Прибыв на острова, д'Аше обнаружил там обстановку, которая снова дает своеобразное представление о бессилии и близорукости морской политики Франции в то время. Его прибытие было там столь же нежелательным, сколь нежелательным было его отбытие из Индии для Лалли. Острова находились в состоянии крайней нужды. Эскадра, к которой прибавились три линейных корабля из Франции, так напрягла местные ресурсы, что от коммодора потребовали немедленного отбытия. Быстро произвели ремонт, и в ноябре несколько кораблей отправились за провизией к мысу Доброй Надежды, тогда голландской колонии. Но приобретенную там провизию скоро израсходовали, и требования ухода эскадры возобновились. Корабли оказались в столь же ненадежном положении, как и сама колония. Соответственно, коммодор указывал на полное отсутствие у него продовольствия и необходимых материалов. Сложилось такое положение, что немного позже приходилось изготовлять бегучий такелаж из якорных канатов и демонтировать некоторые корабли, чтобы снятый с них материал шел на оснастку других кораблей. Перед возвращением в Индию д'Аше писал министру флота, что «собрался отбыть с островов только для того, чтобы спасти экипажи своих кораблей от голодной смерти, и нельзя чего-то ожидать от эскадры, если не пришлют припасы, поскольку и люди, и оборудование находятся в плачевном состоянии».

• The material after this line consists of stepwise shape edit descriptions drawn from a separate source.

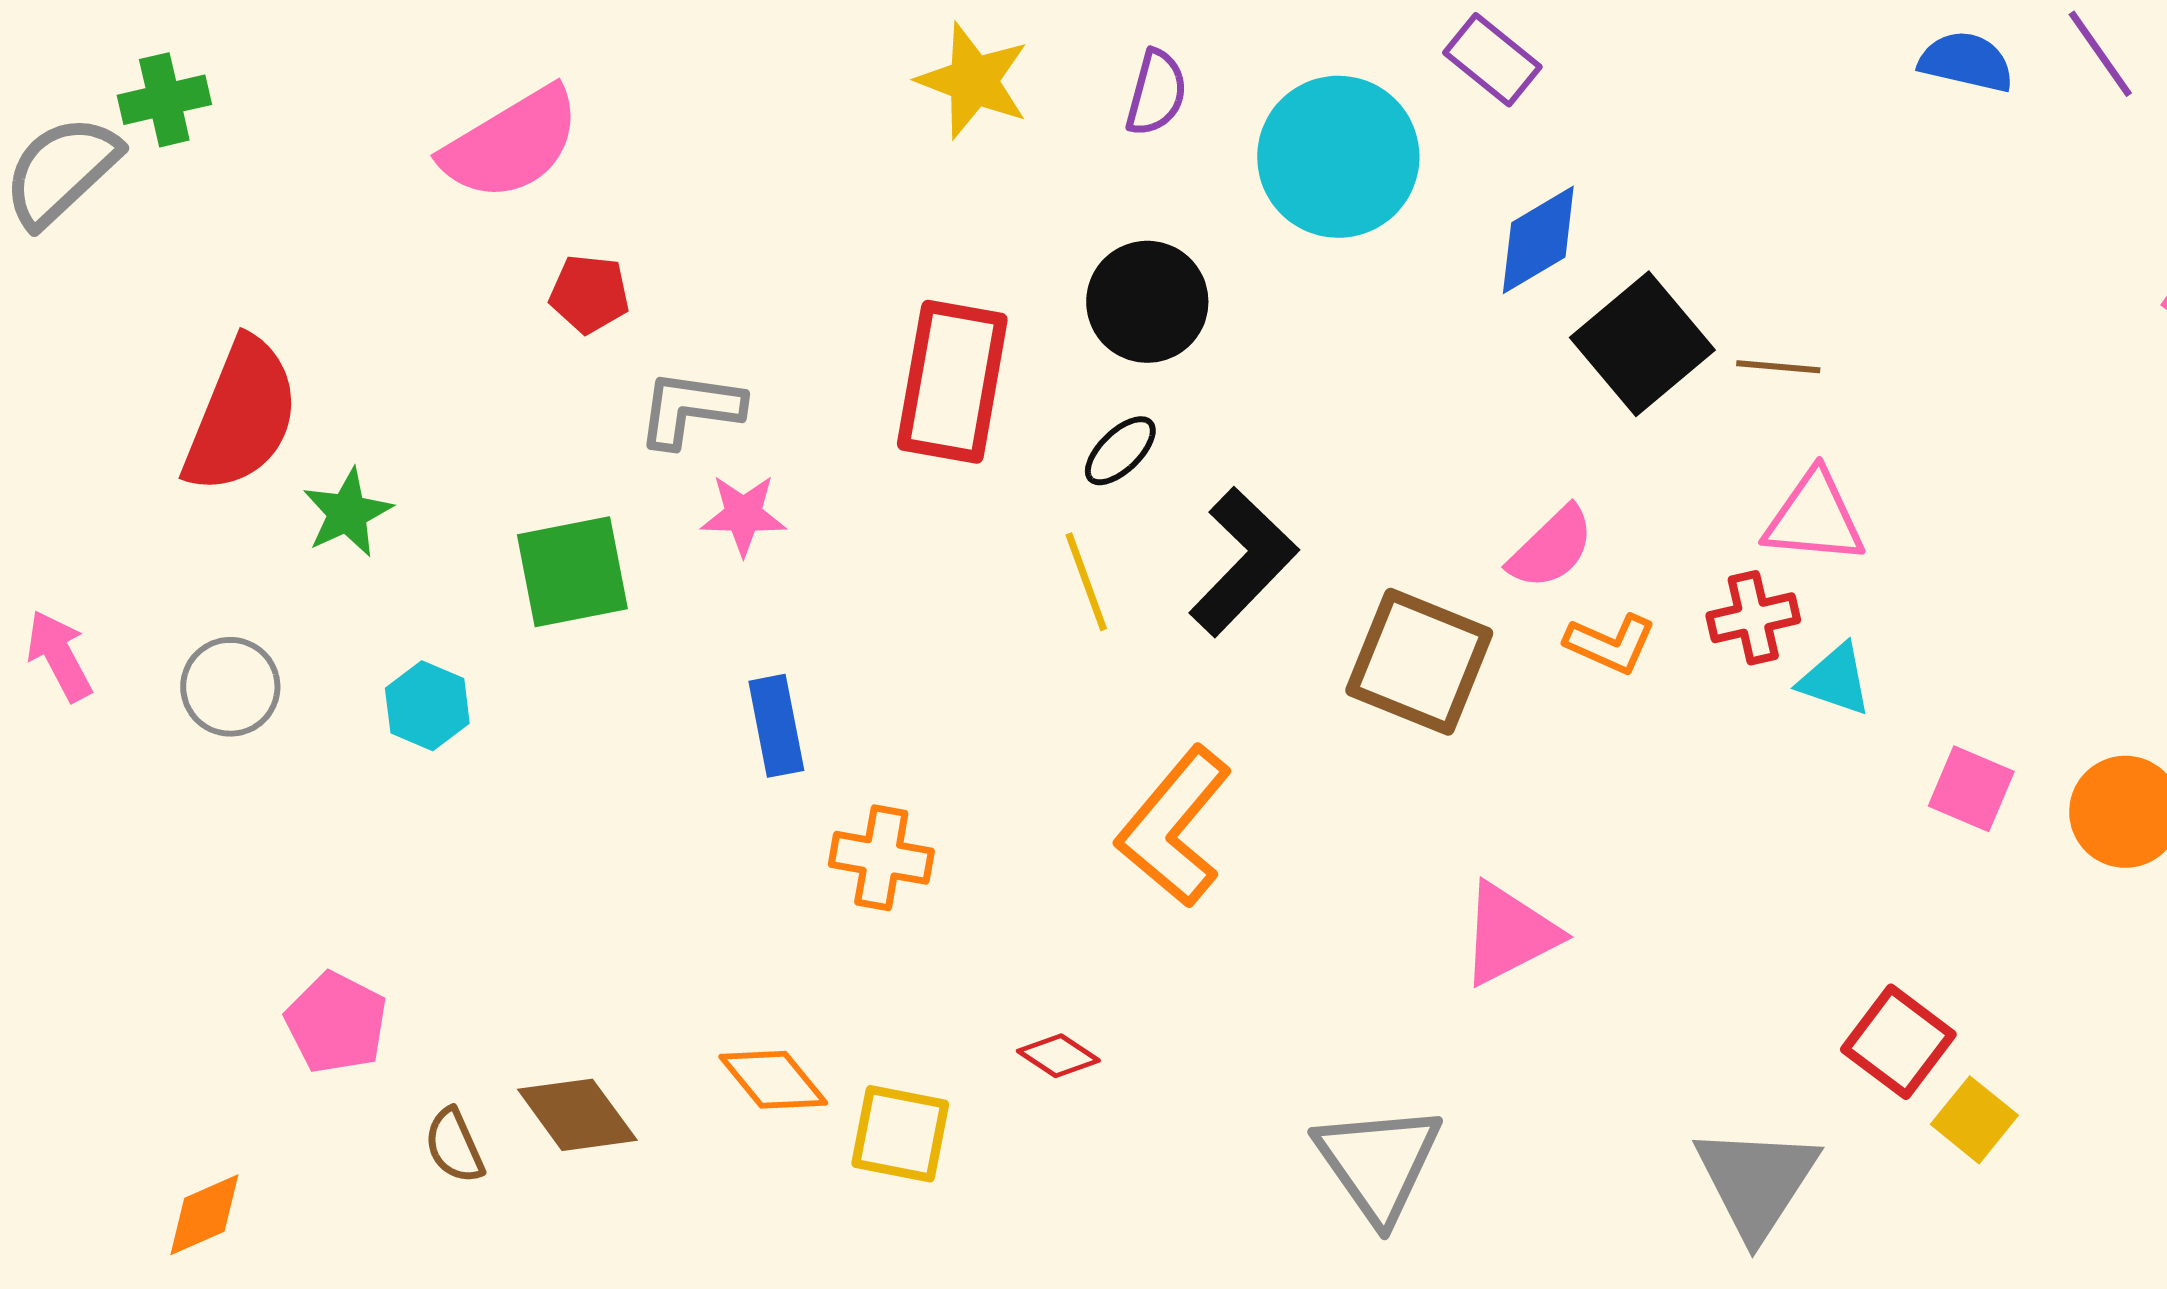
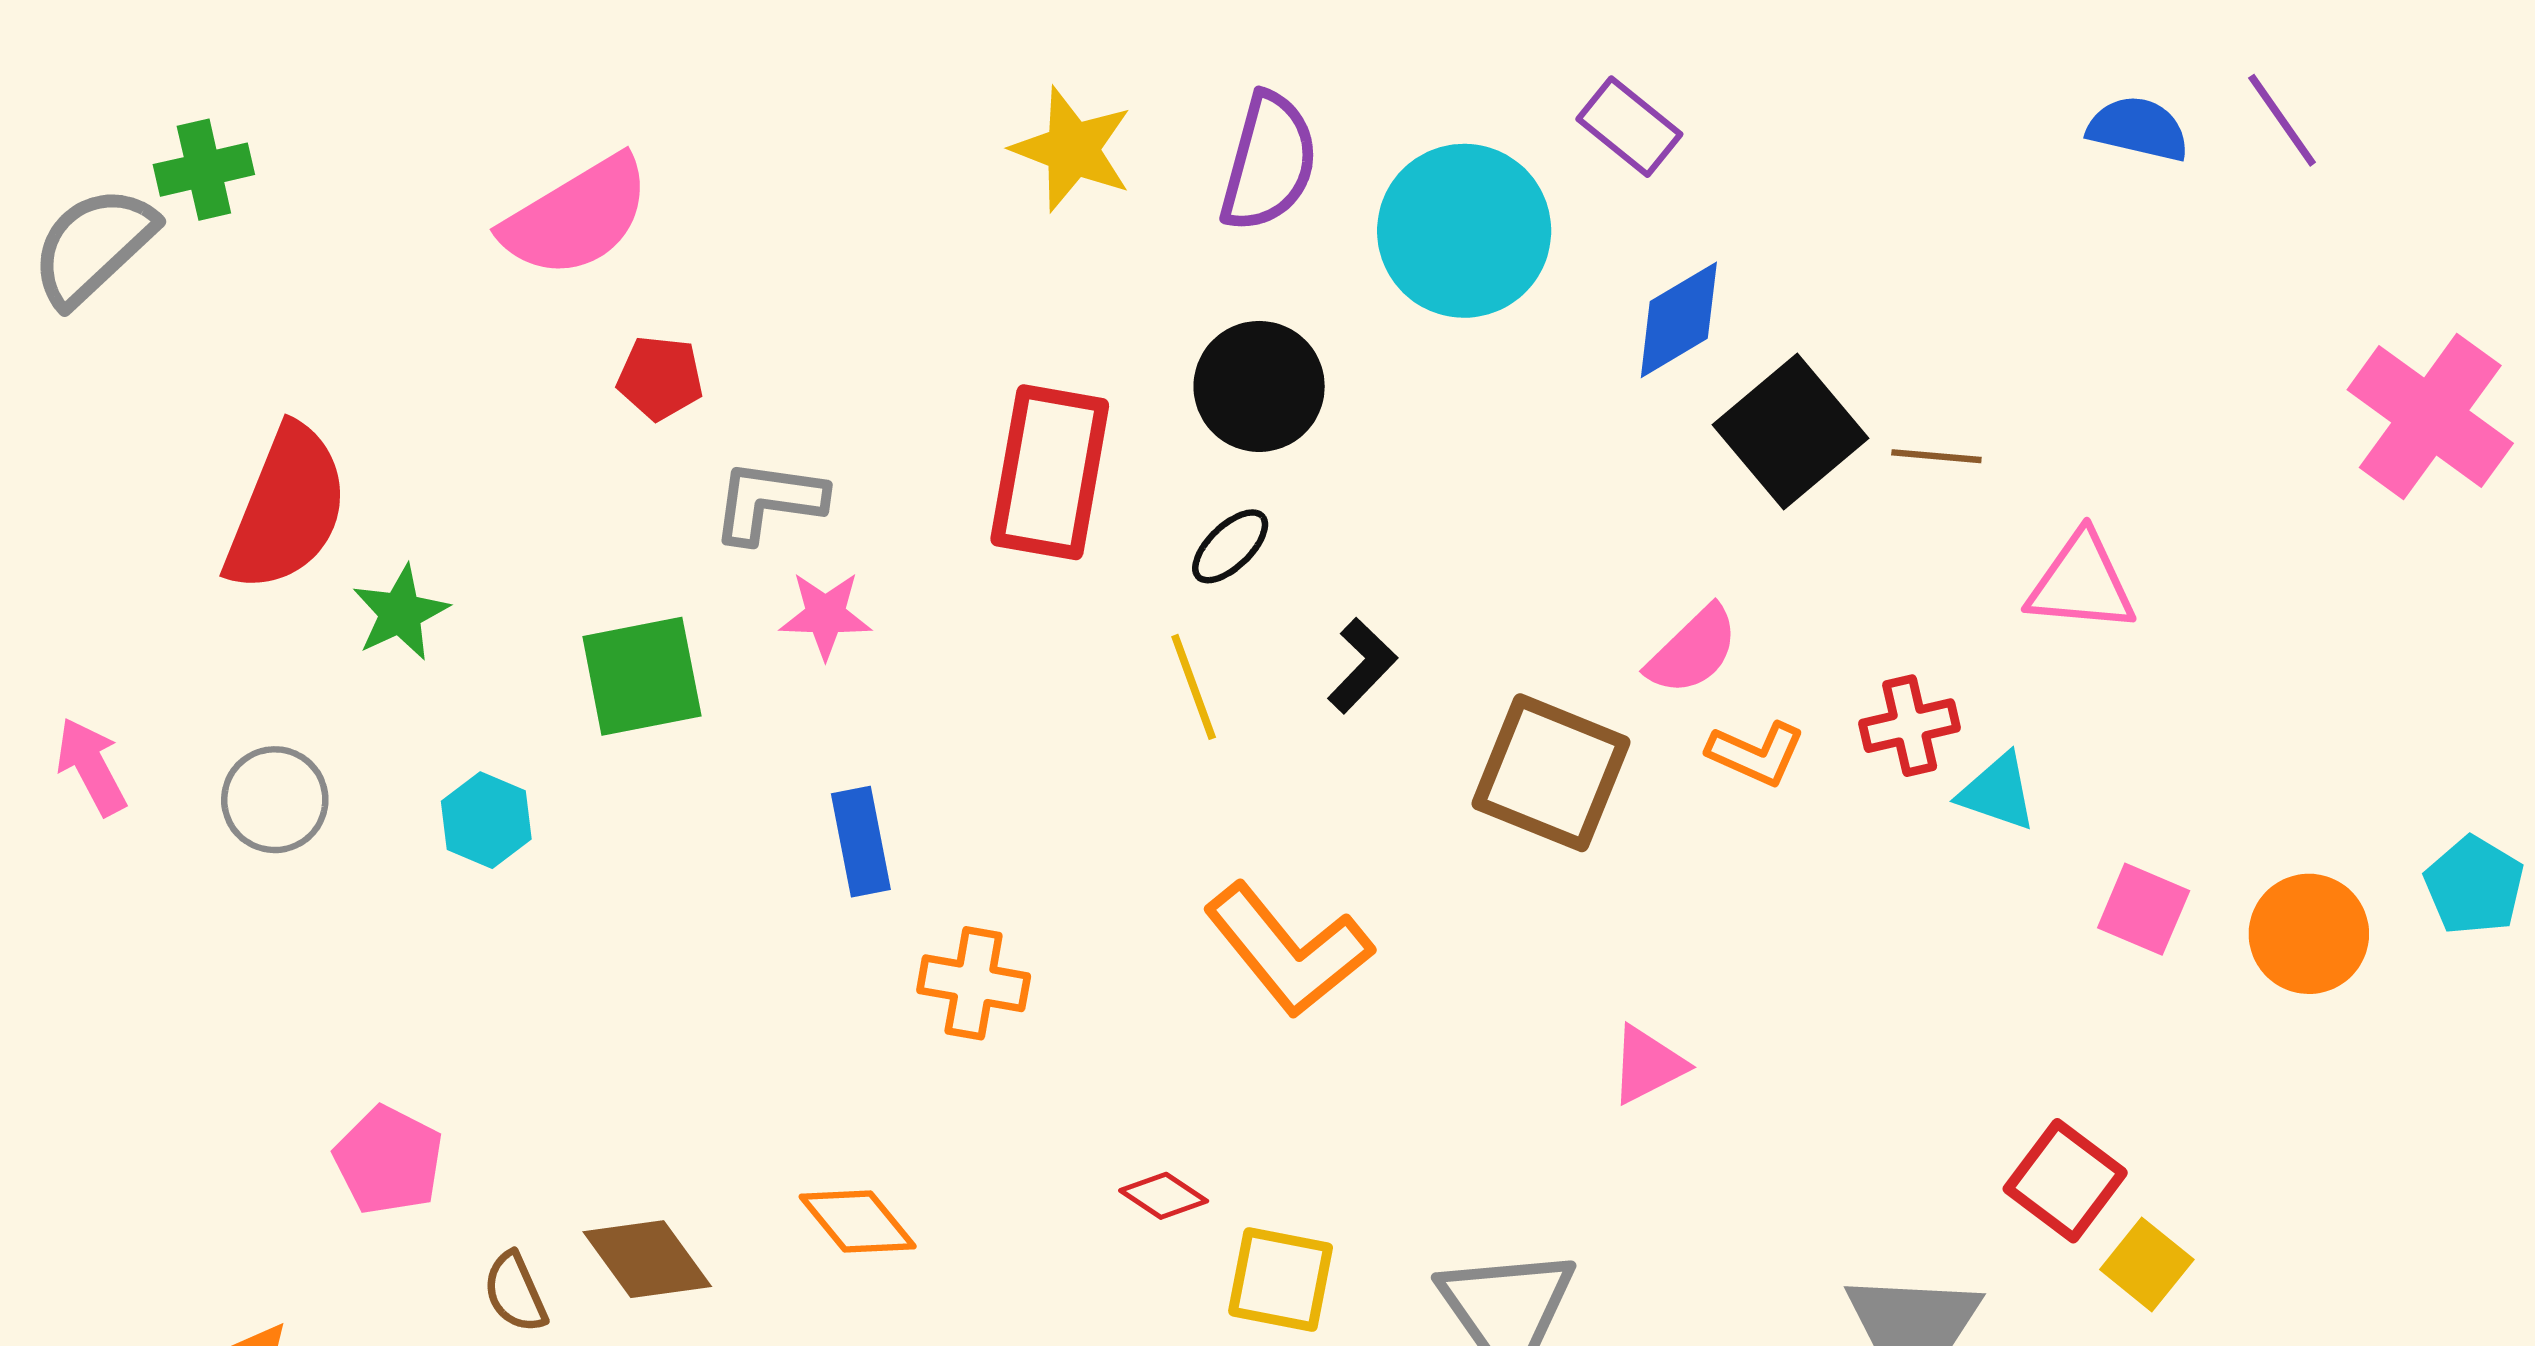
purple semicircle: (1156, 93) -> (1269, 162), size x1.5
pink triangle: (1814, 518) -> (2081, 583), moved
black L-shape: (1243, 562) -> (1362, 666), size x0.6
orange L-shape: (1174, 827) -> (1288, 950), turned -79
pink triangle: (1509, 934) -> (1648, 1065), size x0.7
yellow square: (900, 1134) -> (1281, 1279), moved

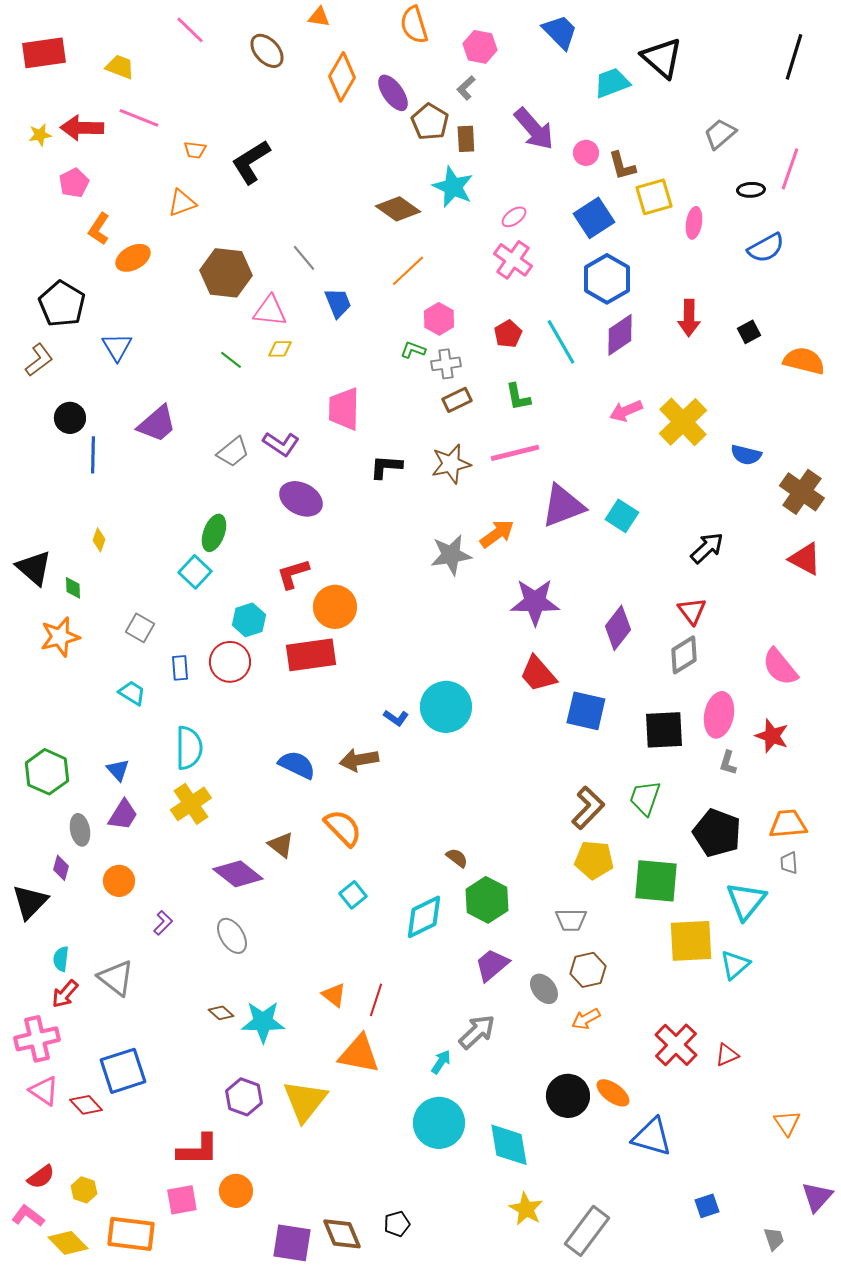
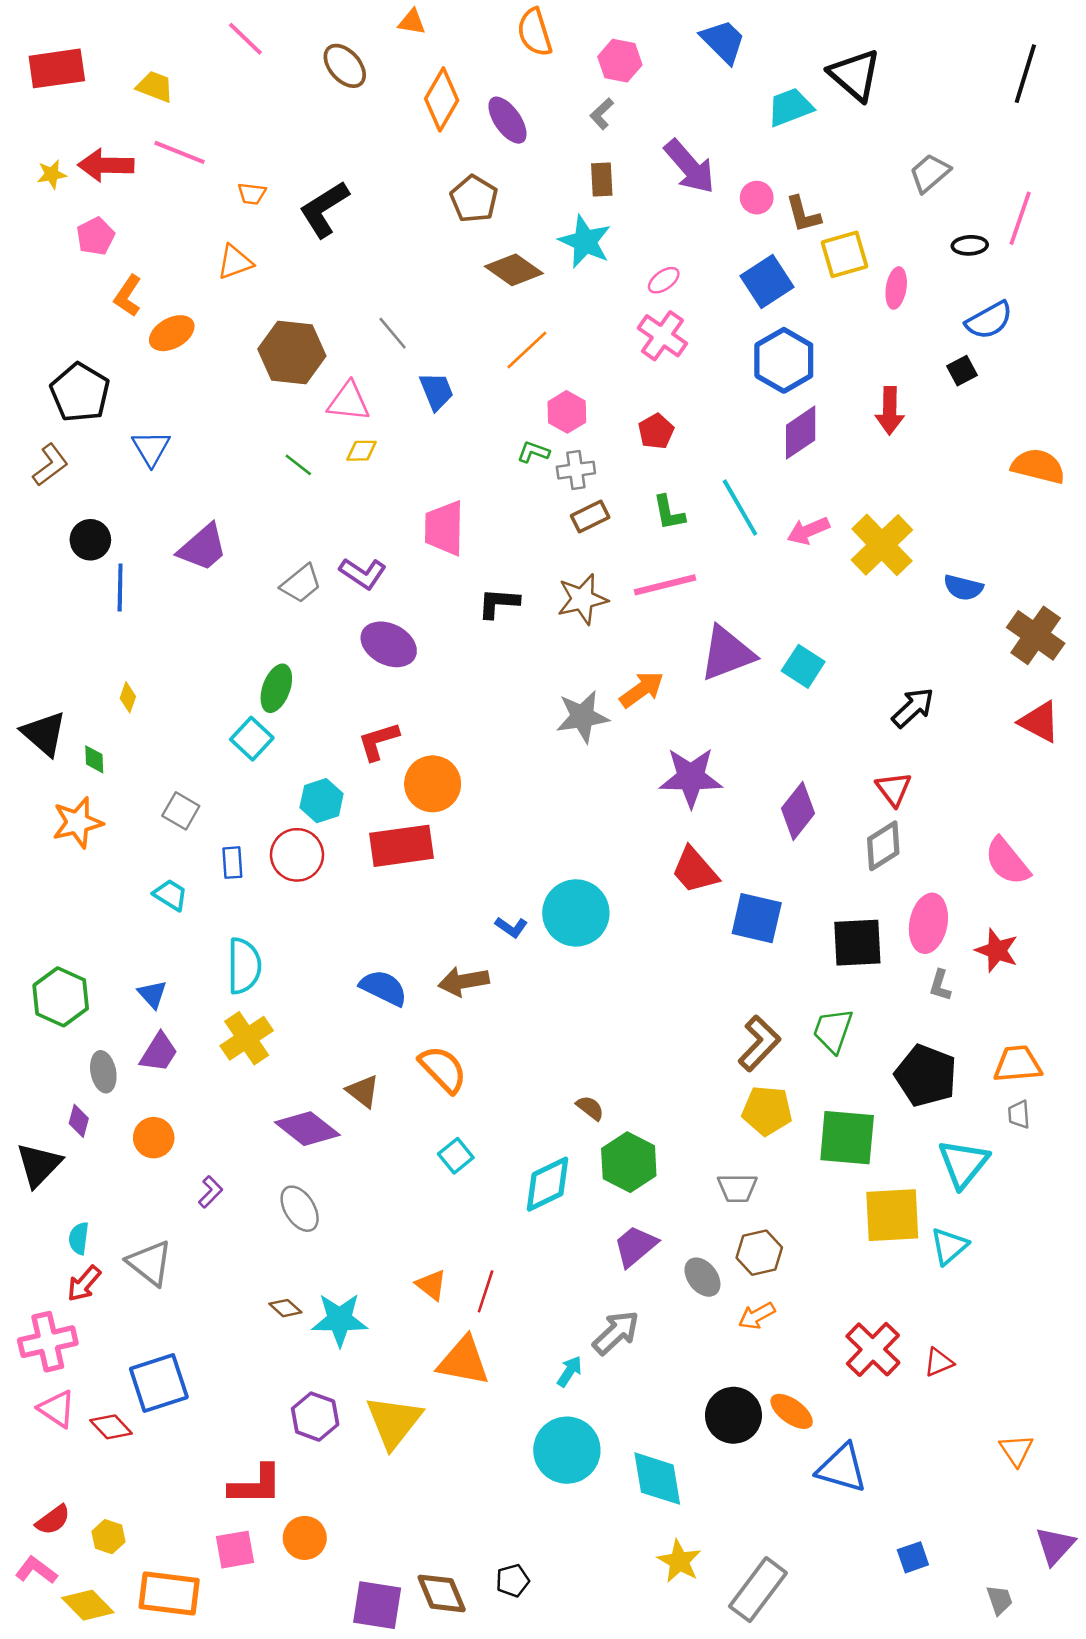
brown pentagon: (430, 122) -> (474, 199), moved
black square: (749, 332) -> (962, 371), moved
cyan line: (561, 342) -> (740, 507), moved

В сложившихся обстоятельствах д'Аше отбыл с островов в июле 1759 года и в сентябре подошел к Коромандельскому берегу. Пока он год отсутствовал, Лалли в сезон дождей два месяца вел осаду Мадраса. В этот сезон, неблагоприятный для морских операций, отсутствовали как английская, так и французская эскадра. Но английская эскадра вернулась сюда первой и, по словам французов, вынудила снять осаду, а по словам англичан, ускорила это. Д'Аше по возвращении превосходил англичан в численности и размерах кораблей, но, когда эскадры сошлись, Покок без колебаний атаковал своими 9 кораблями 11 кораблей противника. Бой, состоявшийся 10 сентября 1759 года, оказался таким же незавершенным, как и два предыдущих сражения, но д'Аше после крайне кровопролитной стычки отступил. Эту битву Кэмпбелл в своих «Биографиях адмиралов» комментирует шутливо, но достаточно серьезно: «Покок довел французские корабли до крайне шаткого состояния и погубил большое число их моряков, но исключительные таланты обоих адмиралов отличает то, что в течение 18 месяцев они провели три запланированных сражения без потери кораблей какой-либо из сторон». Плоды победы, однако, достались эскадре, уступавшей в численности. Ведь д'Аше вернулся в Пондишери и отбыл отсюда 1 октября на острова, предоставив Индию ее судьбе. С этого времени результаты противоборства сторон определились. Англичане продолжали получать подкрепления из метрополии, французы – нет. Деятели, противостоявшие Лалли, превосходили его в способностях. Французские опорные пункты сдавались один за другим, а в январе 1761 года пал сам Пондишери, блокированный с суши и изолированный с моря. Это практически покончило с французским правлением в Индии, потому что, хотя Пондишери и другие владения в мирное время вернули французам, власть англичан в Индии больше не была поколеблена, даже в ходе атак искусного и отважного Сюффрена. Через двадцать лет он преодолевал такие же большие трудности, как и д'Аше, но с энергией и волей, которые в более благоприятный момент его предшественнику проявить не удалось.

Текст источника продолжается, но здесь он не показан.